Dorm Daze 2

Synopsis: The gang from Dorm Daze is back, but this time they're on a cruise ship on a tropical voyage through the high seas. The captain and crew of the Surveyor, a floating classroom for Billingsley University's Sea program, is about to make a voyage they'll never forget. The cruise makes an educational stop at the island of San Paradiso, where the students are supposed to explore an important archaeological site. Things go from normal to crazy as their visit coincides with every other college's spring break. The moment the boat docks, classes are over! For these Billingsley students, their Semester at Sea will be an adventure no one will ever forget.
Genre: Comedy
Production: LionsGate Entertainment
100 min

All students leaving

for the College at Sea program...

please meet at the student union.


Hey, wait up!



- Booker.

- Heh.

I've been lookin' all over for you.

- Hey.

- Hi.

Rachel, I have something

I have to say to you before I leave.

Yeah, me, too.

OK, let me go first.

All right.

Listen, I'm gonna be away

for months on this cruise.

I know.

Rehearsing the play,

seeing the world.

I'm a young man.

I gotta be free.

You understand, right?


I'm breaking up with you.

Now, what were you gonna say?

I just signed up to work backstage.

I'm going on the cruise, too.

So what does "X" equal?

Who's your daddy?

OK, everyone, let's take it

from the top of Act Two.

Look at them.

College cruise indeed.

More like an excuse to drink

themselves into oblivion...

and engage in lewd behavior.

Despite my best efforts...

I'm afraid our students are only

receiving an education in slacking.

Now, Dean Dryer,

they're only college students.

Kids'll be kids.

Personally I'm looking forward

to the student-written play competition.

Uhh! Ohh.

I don't expect there

to be much competition.

Woodson University

is a fine institution...

and they've sent us

some of their best students.

What about the students

from Billingsley University?

Those kids are a pack of drugged-out

sex-obsessed idiots.

They'll be lucky

if they can get through their play...

without killing someone.

That was awesome.

You know, that lamp's supposed

to be a prop for the play.

Oh. Does the play need a bong?


See you there.

Ho ho. Rusty.

You're for abstinence?

Wait a minute.

"Abstinence Support Group"?

Heh. I thought I was signing up

for the Huge Penis Club.


'Cause I have a huge penis.


It's a burden, really.

"Yes, sir.

"We'll call an ambulance." Yeah!

"No, sir. It's not...

"Yes, sir."

No, sir.

- Ho! Oh!

- Ohh!

Oh! Violet!

Oh, I'm so sorry. Are you OK?

I'm OK, Newmar. Are you OK?

Oh, yeah, I'm fine.

- Ouch.

- Oh, so sorry.

I was just in the zone running my lines.

I'm so clumsy.

You're clumsy, but cute.

I'm so glad Robin cast you in the play...

and we got to meet.

It must have been fate, huh?


I love you, Violet.

I love you, too, Newmar.

I called my mom at the last port,

and I told her that you may be the one.

You told your mom

that we were gonna have sex?

Marriage, Newmar.

Is sex all you ever think about?

What? No, I...

Anyway, Olga and I just finished

setting up our meeting...

for Abstinence Is Awesome.

Isn't that exciting?

Yeah. Super.

Aw, that's why I like you

so much, Newmar.

You're so supportive.

Anyway, I gotta go.

Uh, see you at rehearsals later.


What's it been, man, two months?

Still no sex?


Hey, listen. She wants you.

It's in there hiding.


All girls want sex.

Rachel was a virgin

when we started dating...

but then it was like

lettin' a tiger out of the cage.

Move it, jerk.

All right, everyone,

let's complete the run-through.

Let's take it back from Marla's line again.

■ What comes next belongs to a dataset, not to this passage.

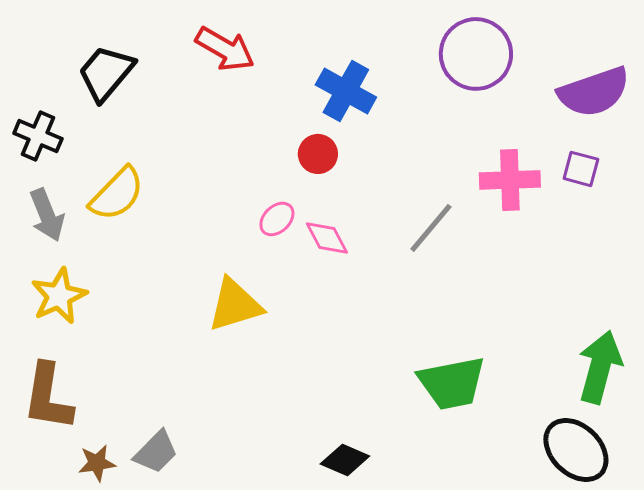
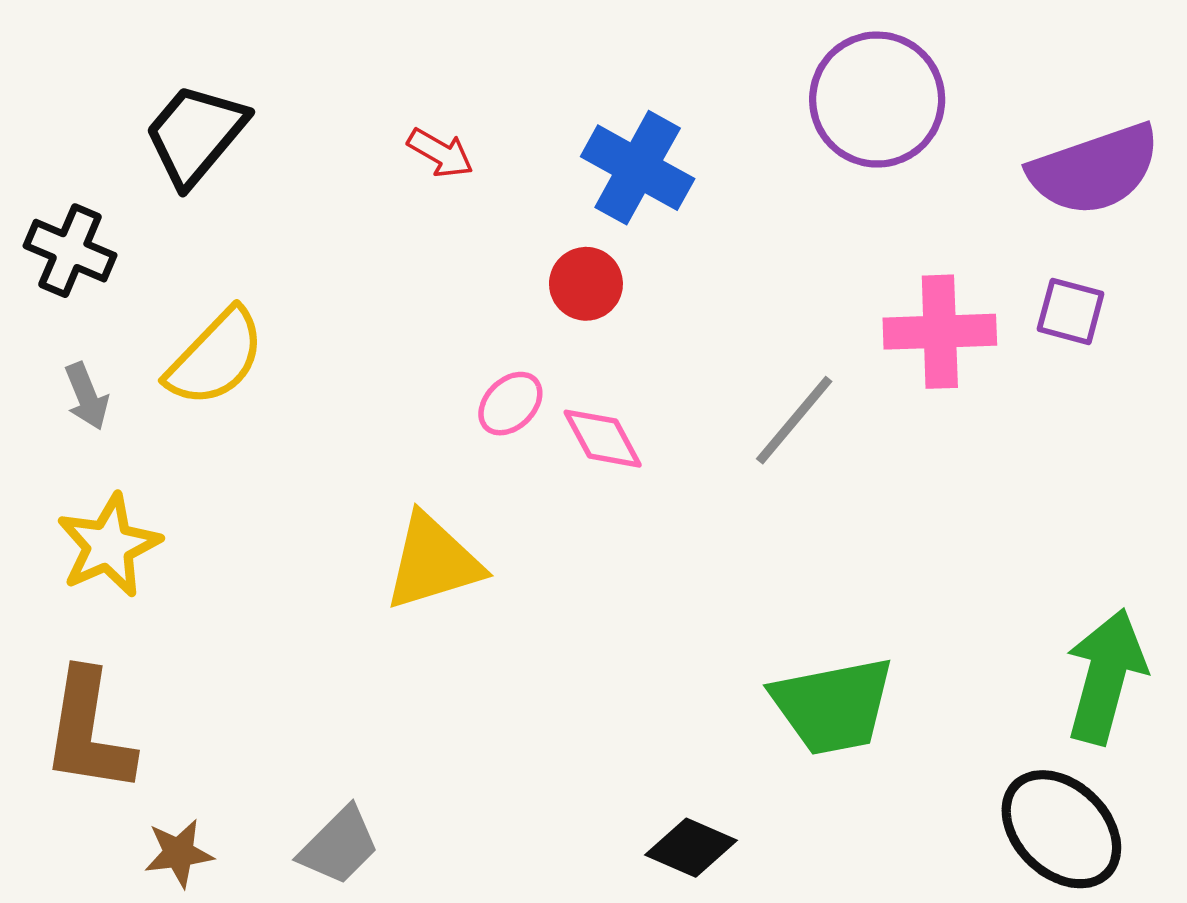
red arrow: (225, 49) -> (440, 153), moved, size x0.6
gray arrow: (47, 215) -> (87, 396), size x0.7
gray trapezoid: (156, 452) -> (339, 846), moved
black diamond: (345, 460) -> (691, 848), moved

It was supposed to be mine

after the divorce...

but my husband's lawyers

are a slippery lot.



Oh. Sorry.

What about shoes?

Heh. We don't have any of those

in your size, big guy.

But I'll, uh... I'll definitely pick some up

when I go to port.

Do you know where my hat is?


That's not right.

More, more. Move it back more.

Brady, where's my hat?

How the hell should I know?

Now that's too far. Move it stage left.

Stage left? What the difference...

between stage left and left?

Gerri, I've hooked it up

with half the chicks on this boat.

It's getting boring.

When are you and me gonna happen?

I'll say never.

But, Stuky-Poo,

if I decide I want gonorrhea...

you'll be the first guy I call.

I am an expert on

carbonaceous deposits...

which have crystallized...

into metastable dodedahecron...

or diamonds.

Five bucks says she drops it again.


I have...



I'll have a look.

Oops. Sorry.

Nice one!

I'm really sorry.

Oh, don't worry. After you broke

the first three, she got a whole box.

I am staring at the statue, Mike.

You are pointing it at the fireplace.


Hey, Dante, did you move my hat again?

I wouldn't move it if you'd stop putting it

on the prop table.

It's not a prop. It's a costume.

I put it there so I know where it is.

Stop movin' my f***in' hat!

Rusty, get off the stage.

Can we just start the scene over again?

You know what? Let's move on.

Rusty, stay right there.

We need to work on your problem scene,

so let's start with the big speech.

Oh, but, Robin,

I always mess that speech up.

That's why we need to work on it,

so you don't mess it up.

Can we just cut it?

Start the scene.

- Ohh!

- Oh, my God!

Sorry, everybody. My bad.

Jesus, that could've killed me!

Sorry, Marla. Didn't mean to kill ya.

Is everyone OK? Are you OK? Brady!

It was Mike. He's a dumbshit.

Deal with this.

Right. Mike, you're a dumbshit.

Shut up.

Find a safety chain or something

to keep these lights in place.

We perform for the judges tomorrow.

Everyone, remember

the other play performs tonight.

We should all be there.

Do you need us

to move anything off the stage?

No. Apparently they don't need a set.

It's po-mo, post-modern.

In the future?

God, I'm sick of this stupid play.

I thought that I'd get laid here.

I'm not a picky man, Booker.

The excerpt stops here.